DOOLIN, C.J., HARGRAVE, V.C.J., and LAVENDER, SIMMS and SUMMERS, JJ., concur.
KAUGER, J., concurs in part and dissents in part.
HODGES and ALMA WILSON, JJ., dissent.
ALMA WILSON, Justice, dissenting:
The Court of Appeals, in remanding this case to the Workers’ Compensation Court, on May 21, 1985, stated that the final Order of the Workers’ Compensation Court was facially defective. The Workers’ Compensation Court had failed to cite in its Order the statutory language that the trial judge‘s finding was “against the clear weight of the evidence.”
Rather than simply correcting the facial defect in form by issuing an Order nunc pro tunc advising the appellate court of the basis upon which the trial judge‘s order had been vacated, the Workers’ Compensation Court, in substance, re-tried the case. It did not correct the prior Order in conformity with the intent of the Court of Appeals’ instructions, but instead promulgated an entirely new Order. Such went far beyond the mandate of the appellate court; and the re-trial of the case constituted an unauthorized act on the part of the Workers’ Compensation Court.

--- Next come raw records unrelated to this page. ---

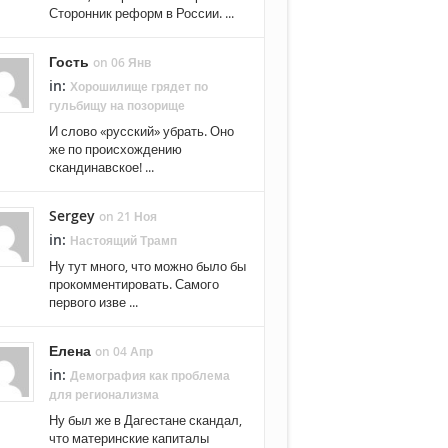
Сторонник реформ в России. ...
Гость
on 06 Янв
in:
Хорошилище грядет по
гульбищу на позорище
И слово «русский» убрать. Оно
же по происхождению
скандинавское! ...
Sergey
on 21 Ноя
in:
Настоящий Трамп
Ну тут много, что можно было бы
прокомментировать. Самого
первого изве ...
Елена
on 04 Апр
in:
Демография как проблема
для регионализма
Ну был же в Дагестане скандал,
что материнские капиталы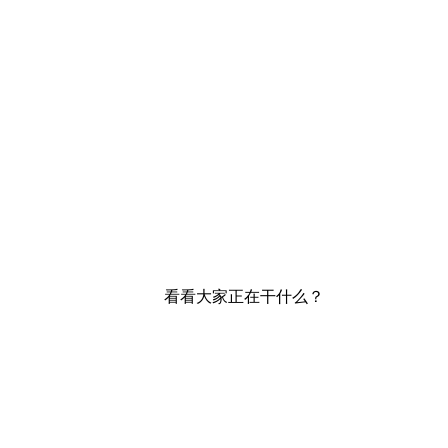
看看大家正在干什么？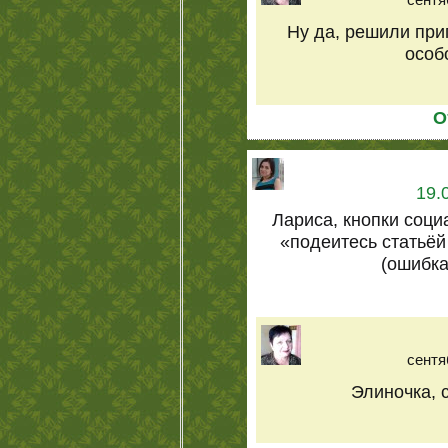
Ну да, решили при
особо
О
19.
Лариса, кнопки соц
«подеитесь статьёй
(ошибка 
сентя
Элиночка, 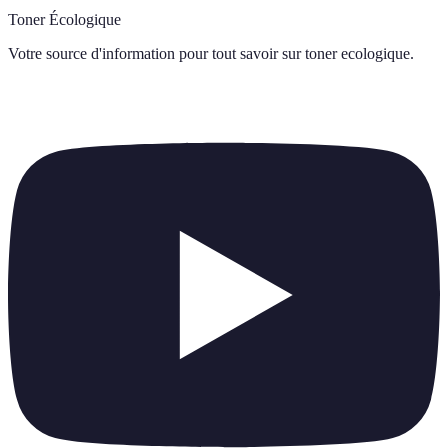
Toner Écologique
Votre source d'information pour tout savoir sur
toner ecologique
.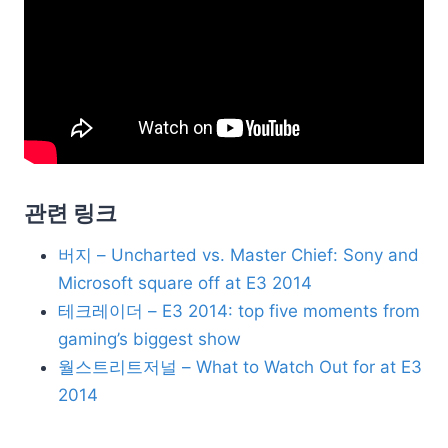
관련 링크
버지 – Uncharted vs. Master Chief: Sony and
Microsoft square off at E3 2014
테크레이더 – E3 2014: top five moments from
gaming’s biggest show
월스트리트저널 – What to Watch Out for at E3
2014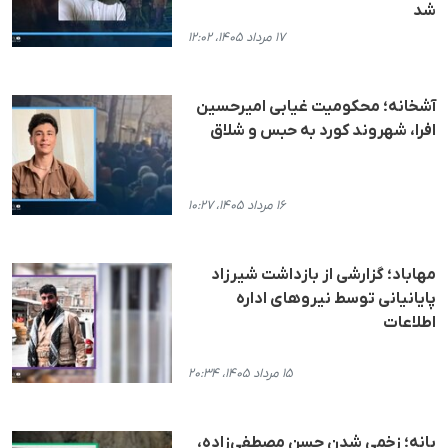
شد
۱۷ مرداد ۱۴۰۵، ۱۲:۰۲
آشخانه؛ محکومیت غیابی امیرحسین
افرا، شهروند کورد به حبس و شلاق
۱۶ مرداد ۱۴۰۵، ۱۰:۲۷
مهاباد؛ گزارشی از بازداشت شیرزاد
پایانیانی توسط نیروهای اداره
اطلاعات
۱۵ مرداد ۱۴۰۵، ۲۰:۳۴
بانه؛ زخمی شدن حسن مصطفی‌زاده،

The defect which required correction on remand was neither jurisdictional, nor cognizable as an substantive error of law, but purely facial in character. Irregularity in the form of the Order is properly amendable. It did not make the Order void, subject to vacation and re-trial on remand. No ground existed for vacating the amendable Order, nor for granting a new trial. The effect of the majority view tortures the concept of finality of judgment.